Australian law firm HWL Ebsworth, trusted by numerous federal agencies and the country’s biggest banks, has suffered an extremely serious data breach. It’s still difficult at this point to report exactly how serious, because the firm has obtained an injunction that prevents the media from getting into too much detail and the impacted downstream organizations are staying very quiet as internal investigations unfold.
The incident adds to a stretch of data breach woes that has plagued the country for nearly a year now, with some irate citizens forced to change personal identification and banking numbers more than once due to leaks from completely different sources. The law firm’s stolen data may well contain more government information, along with bank records and even military and police secrets.
HWL Ebsworth data breach impacts military, federal police, multiple government agencies
Australians have lost national identification numbers and health information in recent data breaches, such as those taking place at telecoms giant Optus and health insurer Medibank (which was just hit for a second time in the unrelated string of MOVEit breaches). It appears that they need to brace for impact once again with a wide variety of federal government organizations reporting stolen information, along with all of the country’s “big four” banks.
The culprit behind the law firm breach is ALPHV/BlackCat, one of the biggest ransomware gangs. The group has claimed credit, extorted victims and already leaked about a third of the stolen data via its dark web site. Interestingly, the group did not opt to deploy ransomware as part of the data breach, reflecting Cl0p’s handling of the recent MOVEit attacks. This could signal a trend away from ransomware to simple data extortion, though both MOVEit and the Australian law firm appear to have decided on not paying the ransom and letting the data leaks ride.
Law firm clients mostly staying quiet about data breach damage
At this point information about exactly what was lost in the data breach is still hard to come by, but the list of known compromised clients has by itself created a whirlwind of concern.
It is not known exactly what the data breach window was, but the law firm said that it did not become aware of the incident until the stolen information was offered up on the dark web on April 28. ALPHV/BlackCat began leaking stolen information in early June.
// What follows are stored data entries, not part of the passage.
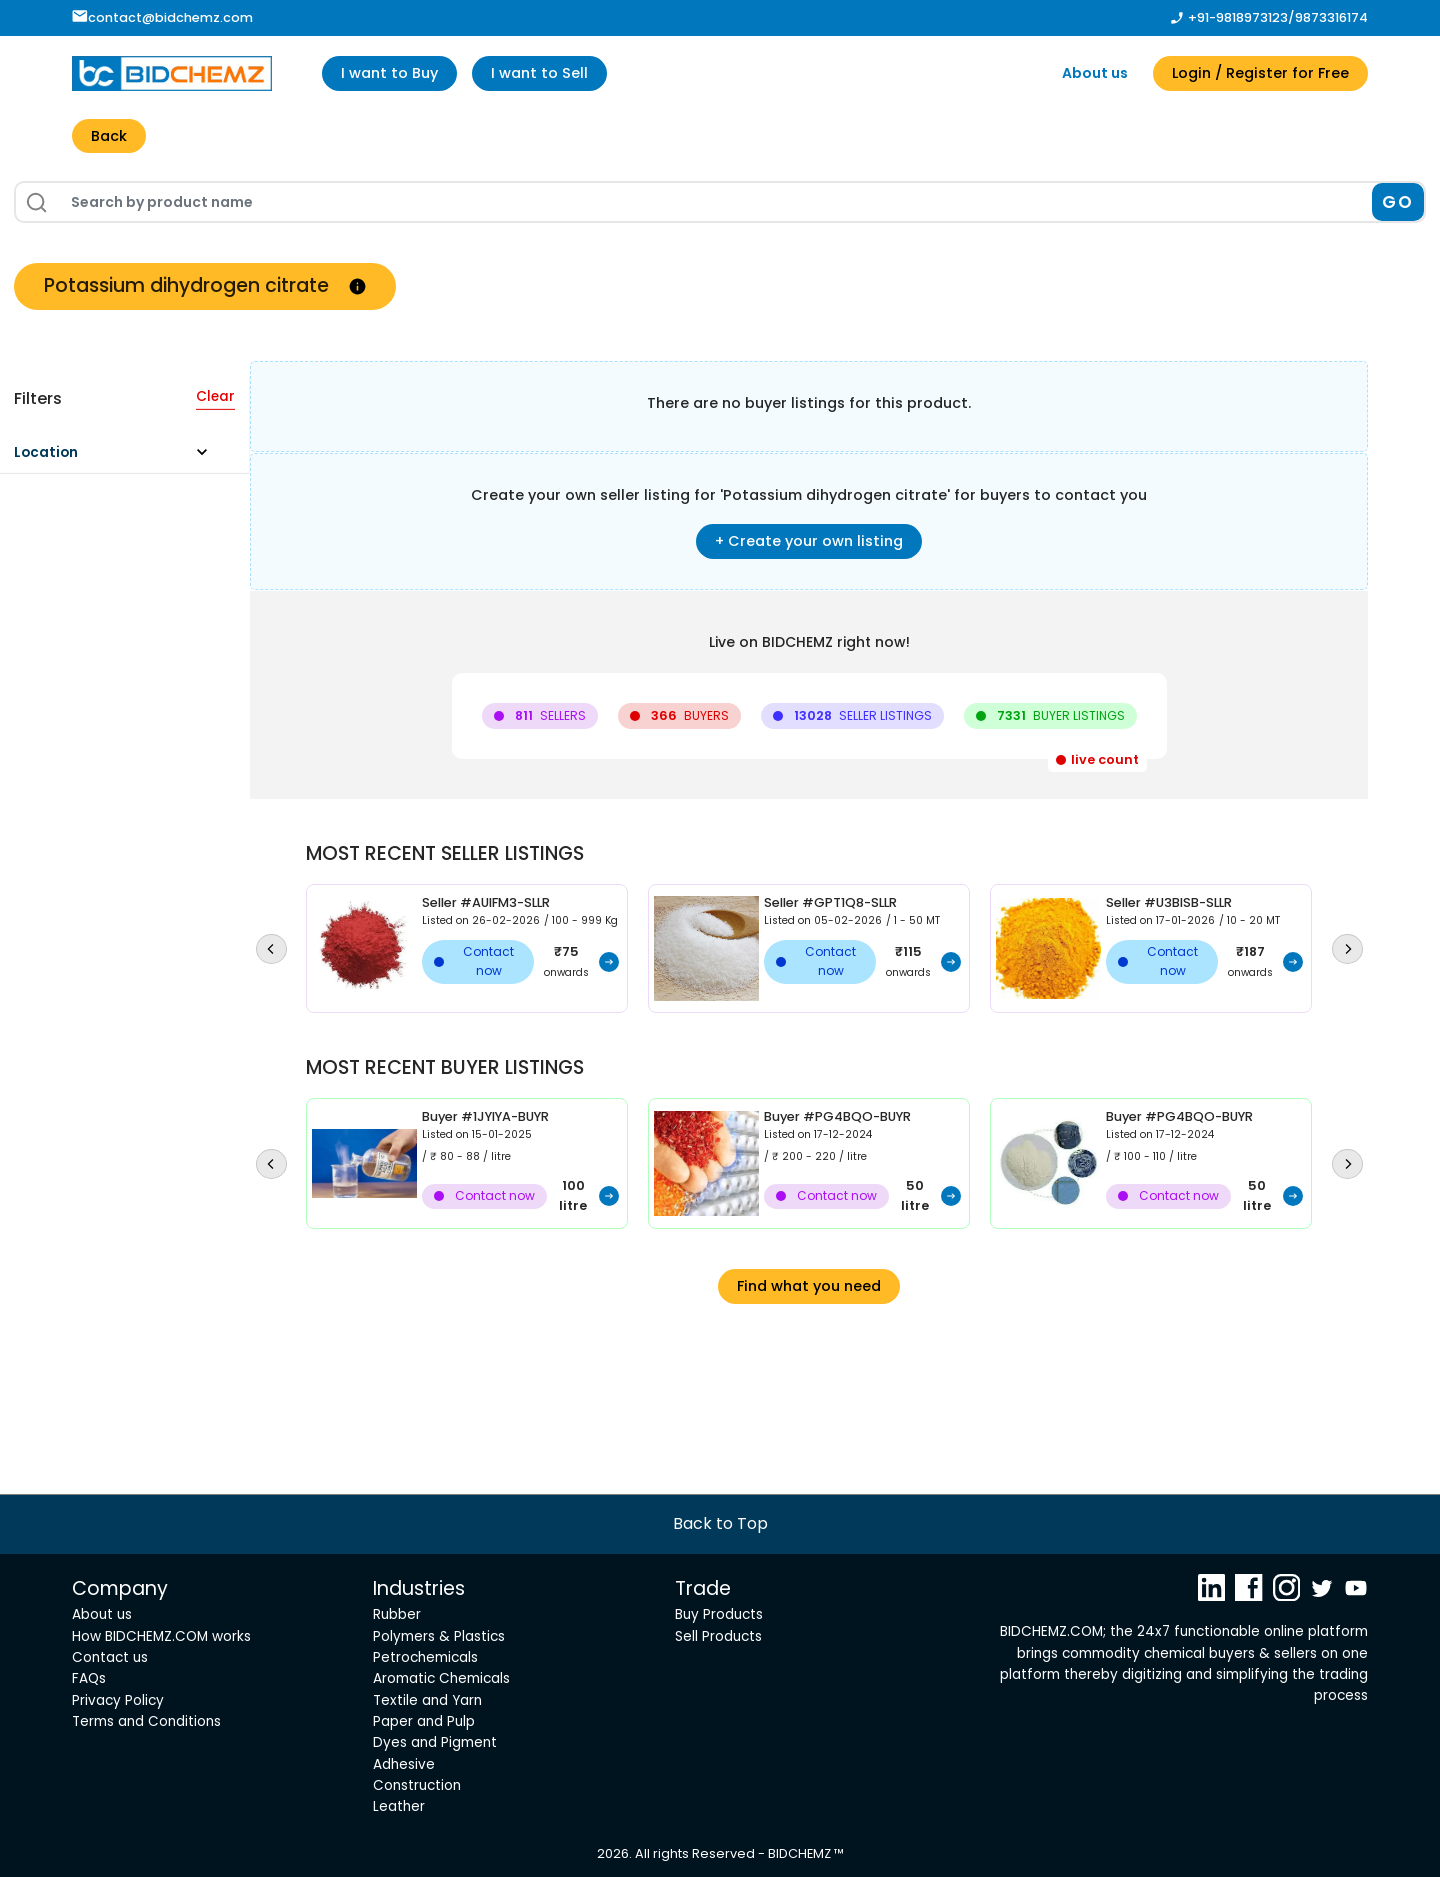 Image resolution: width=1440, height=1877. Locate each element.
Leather (399, 1806)
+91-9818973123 (1238, 17)
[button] (119, 441)
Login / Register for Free (1260, 73)
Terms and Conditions (146, 1721)
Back (109, 136)
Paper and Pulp (424, 1721)
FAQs (89, 1678)
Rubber (397, 1614)
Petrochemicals (425, 1657)
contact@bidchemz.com (162, 17)
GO (1397, 202)
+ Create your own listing (809, 541)
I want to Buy (389, 73)
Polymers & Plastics (439, 1636)
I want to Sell (539, 73)
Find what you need (809, 1286)
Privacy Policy (118, 1700)
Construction (417, 1785)
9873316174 (1331, 17)
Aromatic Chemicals (441, 1678)
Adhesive (404, 1764)
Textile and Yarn (427, 1700)
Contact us (110, 1657)
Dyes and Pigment (435, 1742)
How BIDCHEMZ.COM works (161, 1636)
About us (1095, 73)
A statement issued by HWL Ebsworth downplays the amount of access the attackers had to the network, but the company’s actions and the list of clients reporting in with data breaches paints a different picture.
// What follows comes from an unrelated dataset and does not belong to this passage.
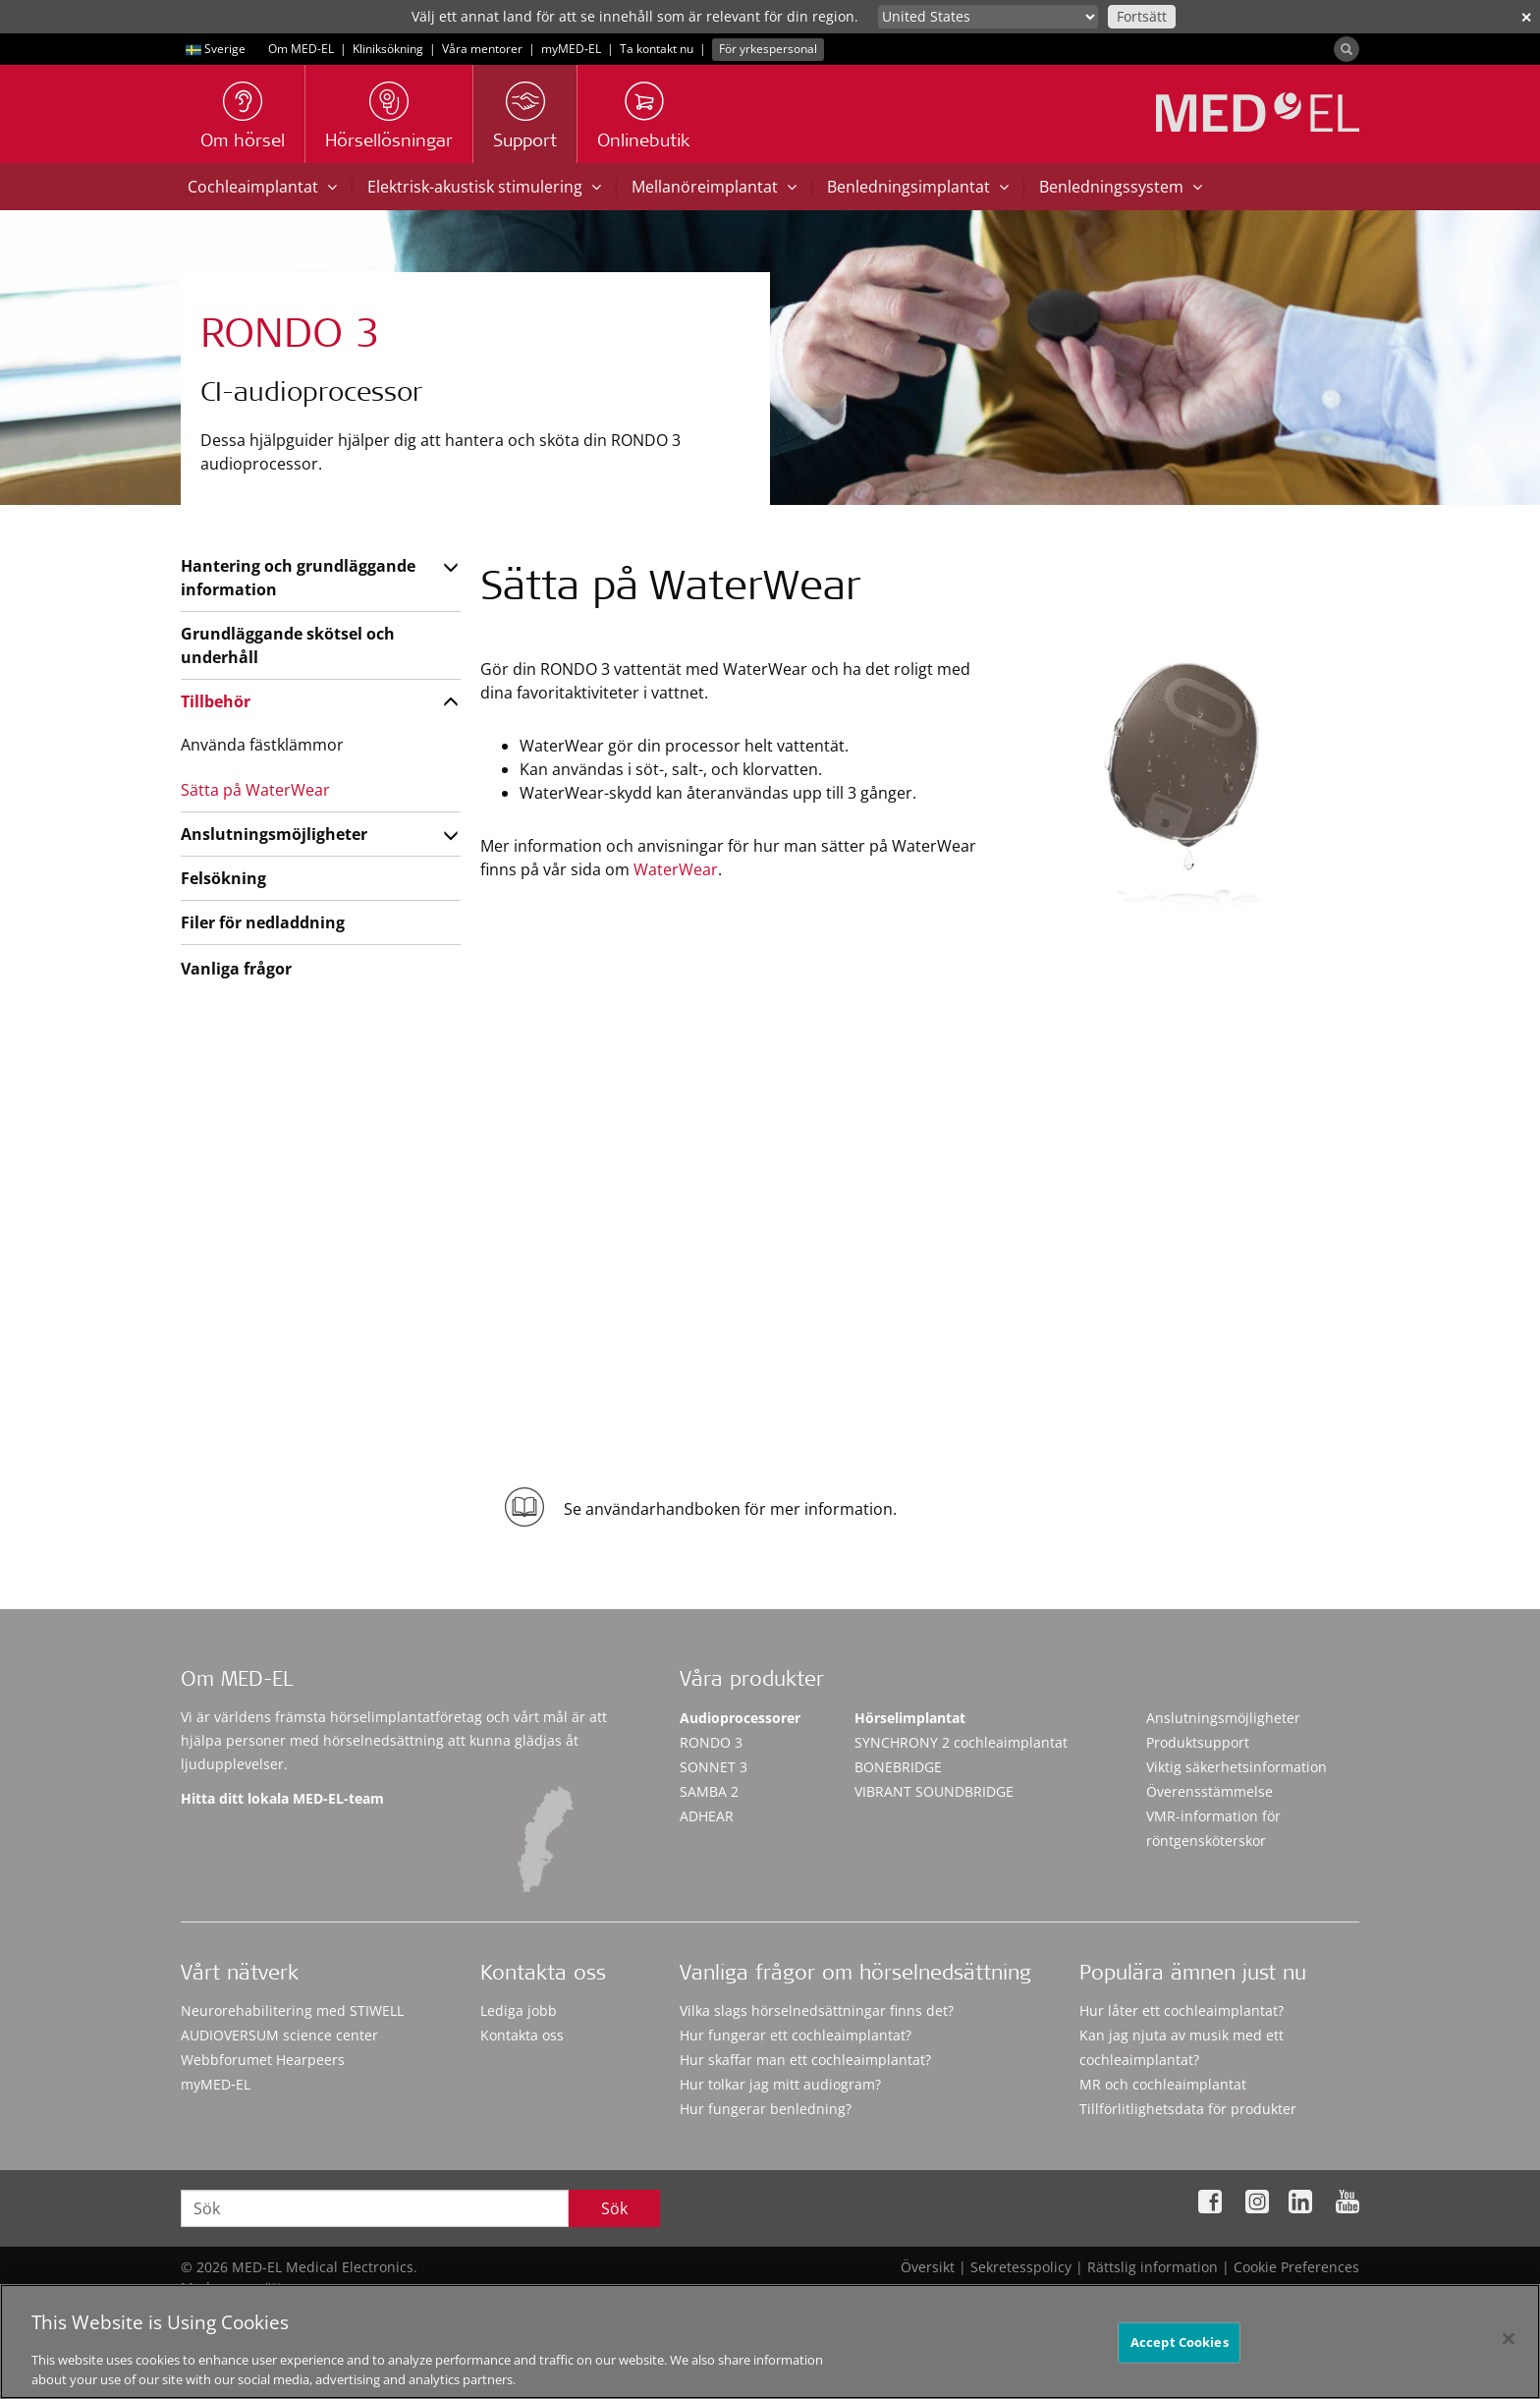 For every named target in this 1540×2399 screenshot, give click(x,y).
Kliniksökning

Australians that have already had identity information exposed will no doubt be thrilled to learn that all four of Australia’s big banks (ANZ, National Australia Bank, Westpac, the Commonwealth Bank) were caught up in the data breach. There is still little information about this aspect, however, other than National Australia Bank commenting that it believes only a “small amount” of customers are impacted.
On the government end, the Defence Department and the Australian Federal Police were both reportedly breached. So were the Taxation Office and Department of Human Services among others. The state government of Tasmania was also breached, just two months after it suffered another serious data leak. And regulation may end up being a little slow to this issue as The Office of the Australian Information Commissioner was also among the law firm clients reporting exposure in the data breach.
In total about four terabytes of data were stolen, and the hackers have leaked about 1.4 terabytes thus far. HWL Ebsworth turned down a $5 million ransom demand prior to the leaks starting.